This isn't about competing with "innovation." It's about better distribution
channels for the free stuff that has always existed.

To be clear, there's absolutely nothing wrong with putting photos up on the
web and allowing for their free reuse. But, yes, it is the collective use of
free/cheap photographs that are good enough for their target purpose (and
sometimes as good as anything a pro would have created) that are cutting into
the professional photography business.

------
cooper12
I don't think professional photographers are in danger yet. The guy was only
able to succeed because of several factors: access to elections is open to
everyone (he probably doesn't even need to be close if using the right lens),
it isn't too difficult to take a picture of someone speaking at a podium, and
if the subject is putting any energy into speaking the photo will come out
looking decent. Professional photographers on the other hand have to deal with
open environments with varying lighting and subjects which requires a lot more
skill.

I think what he's doing is great. A creative commons is an absolute necessity
in today's age. Imagine a blogger had to pay for each image they used; they
wouldn't even be able to illustrate their subjects. Freely licensed content is
also the lifeblood of Wikipedia, which doesn't allow images of living people
under fair use. For things which can't accept amateur quality, professional
work will always be available. It certainly says something about the
profession if Trump's campaign is willing to choose amateur photographs over
theirs: they're not selling themselves hard enough or networks are not worth
as much as they used to be in today's digital age.

------
mwsherman
Here Comes Everybody.

------
MCRed
Calling Ron Paul a "tea party" candidate is accurate only if you recognize the
Tea Party as a grassroots libertarian movement that, among other things,
supported gay rights. Calling him a "libertarian" candidate would have been
more appropriate.

While the TEA PARTY was a libertarian movement (That supported gay rights) the
term was not trademarked and was quickly hijacked by propagandists on the left
and the right to try and pretend like it was a neocon movement.
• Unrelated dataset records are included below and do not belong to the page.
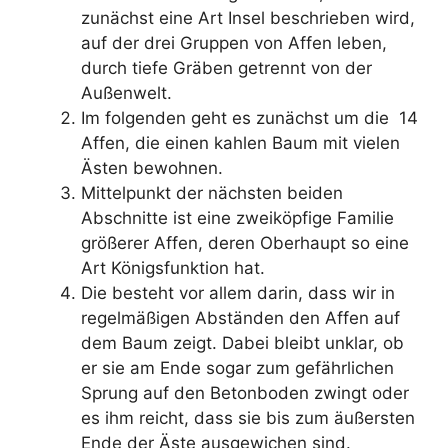
zunächst eine Art Insel beschrieben wird,
auf der drei Gruppen von Affen leben,
durch tiefe Gräben getrennt von der
Außenwelt.
Im folgenden geht es zunächst um die 14
Affen, die einen kahlen Baum mit vielen
Ästen bewohnen.
Mittelpunkt der nächsten beiden
Abschnitte ist eine zweiköpfige Familie
größerer Affen, deren Oberhaupt so eine
Art Königsfunktion hat.
Die besteht vor allem darin, dass wir in
regelmäßigen Abständen den Affen auf
dem Baum zeigt. Dabei bleibt unklar, ob
er sie am Ende sogar zum gefährlichen
Sprung auf den Betonboden zwingt oder
es ihm reicht, dass sie bis zum äußersten
Ende der Äste ausgewichen sind.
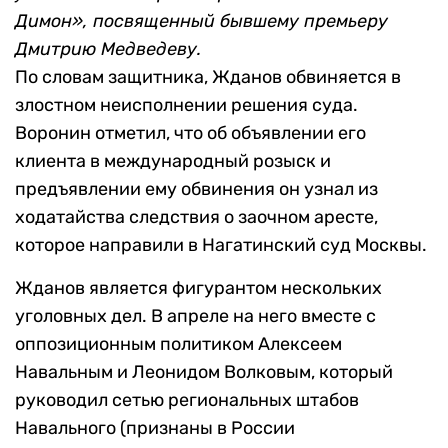
Димон», посвященный бывшему премьеру
Дмитрию Медведеву.
По словам защитника, Жданов обвиняется в
злостном неисполнении решения суда.
Воронин отметил, что об объявлении его
клиента в международный розыск и
предъявлении ему обвинения он узнал из
ходатайства следствия о заочном аресте,
которое направили в Нагатинский суд Москвы.
Жданов является фигурантом нескольких
уголовных дел. В апреле на него вместе с
оппозиционным политиком Алексеем
Навальным и Леонидом Волковым, который
руководил сетью региональных штабов
Навального (признаны в России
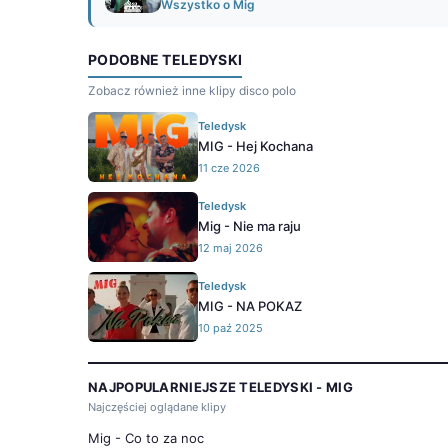
Wszystko o Mig
PODOBNE TELEDYSKI
Zobacz również inne klipy disco polo
Teledysk
MIG - Hej Kochana
11 cze 2026
Teledysk
Mig - Nie ma raju
12 maj 2026
Teledysk
MIG - NA POKAZ
10 paź 2025
NAJPOPULARNIEJSZE TELEDYSKI - MIG
Najczęściej oglądane klipy
Mig - Co to za noc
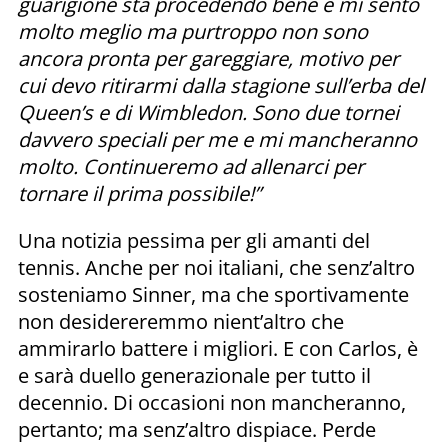
guarigione sta procedendo bene e mi sento
molto meglio ma purtroppo non sono
ancora pronta per gareggiare, motivo per
cui devo ritirarmi dalla stagione sull’erba del
Queen’s e di Wimbledon. Sono due tornei
davvero speciali per me e mi mancheranno
molto. Continueremo ad allenarci per
tornare il prima possibile!”
Una notizia pessima per gli amanti del
tennis. Anche per noi italiani, che senz’altro
sosteniamo Sinner, ma che sportivamente
non desidereremmo nient’altro che
ammirarlo battere i migliori. E con Carlos, è
e sarà duello generazionale per tutto il
decennio. Di occasioni non mancheranno,
pertanto; ma senz’altro dispiace. Perde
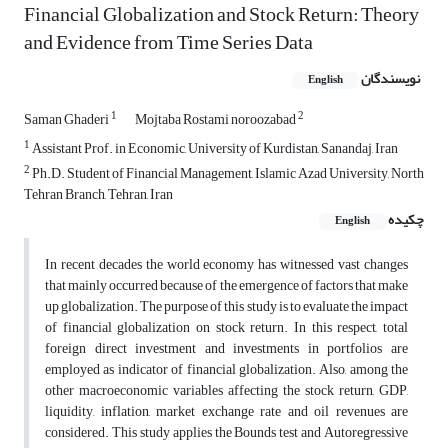
Financial Globalization and Stock Return: Theory
and Evidence from Time Series Data
نویسندگان
English
1
2
Saman Ghaderi
Mojtaba Rostami noroozabad
1
Assistant Prof. in Economic, University of Kurdistan, Sanandaj, Iran
2
Ph.D. Student of Financial Management, Islamic Azad University, North
Tehran Branch, Tehran, Iran
چکیده
English
In recent decades the world economy has witnessed vast changes
that mainly occurred because of the emergence of factors that make
up globalization. The purpose of this study is to evaluate the impact
of financial globalization on stock return. In this respect, total
foreign direct investment and investments in portfolios are
employed as indicator of financial globalization. Also, among the
other macroeconomic variables affecting the stock return, GDP,
liquidity, inflation, market exchange rate and oil revenues are
considered. This study applies the Bounds test and Autoregressive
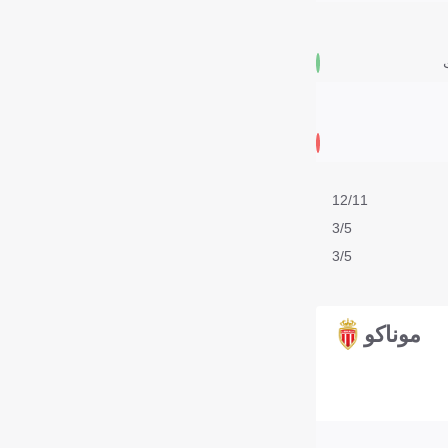
12/11
3/5
3/5
موناكو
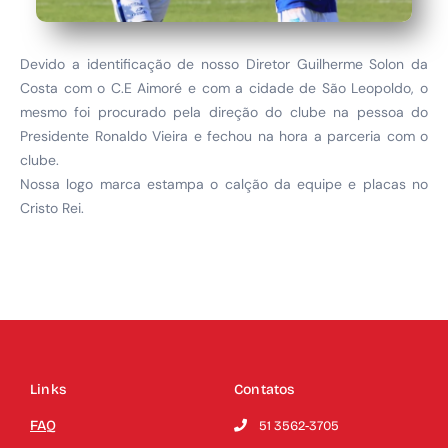
Devido a identificação de nosso Diretor Guilherme Solon da
Costa com o C.E Aimoré e com a cidade de São Leopoldo, o
mesmo foi procurado pela direção do clube na pessoa do
Presidente Ronaldo Vieira e fechou na hora a parceria com o
clube.
Nossa logo marca estampa o calção da equipe e placas no
Cristo Rei.
Links
Contatos
FAQ
51 3562-3705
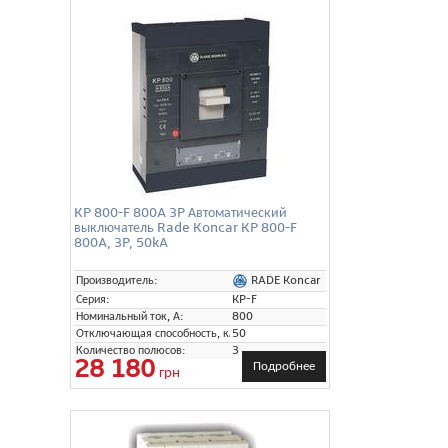
KP 800-F 800A 3P Автоматический
выключатель Rade Koncar KP 800-F
800A, 3P, 50kA
RADE Koncar
Производитель:
Серия:
KP-F
Номинальный ток, А:
800
Отключающая способность, кА:
50
Количество полюсов:
3
28 180
Подробнее
грн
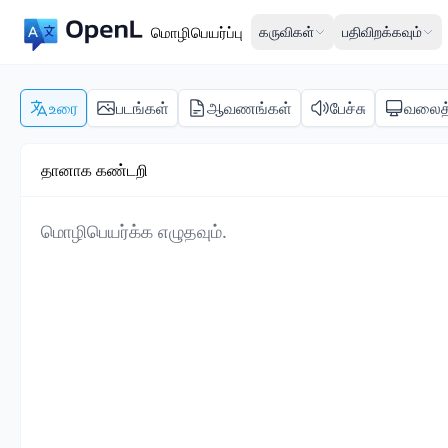
மொழிபெயர்ப்பு
கருவிகள்
பதிவிறக்கவும்
உரை
படங்கள்
ஆவணங்கள்
பேச்சு
வலைத
தானாக கண்டறி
This shows the wisdom of Linus Torvalds and Satoshi Nakamoto trademarking
Linux and Bitcoin respectively.

Alas, having read this blog, I feel it is pretty well spun to support a vary
specific political bias and I'm not surprised they made this statement--
probably attempting to portray Ron Paul as a neocon deliberately.

I know they are YC alumni and thus I risk being banned for daring to criticize
them. But at some point you gotta get out of your filter bubble and realize
there's a real world out there.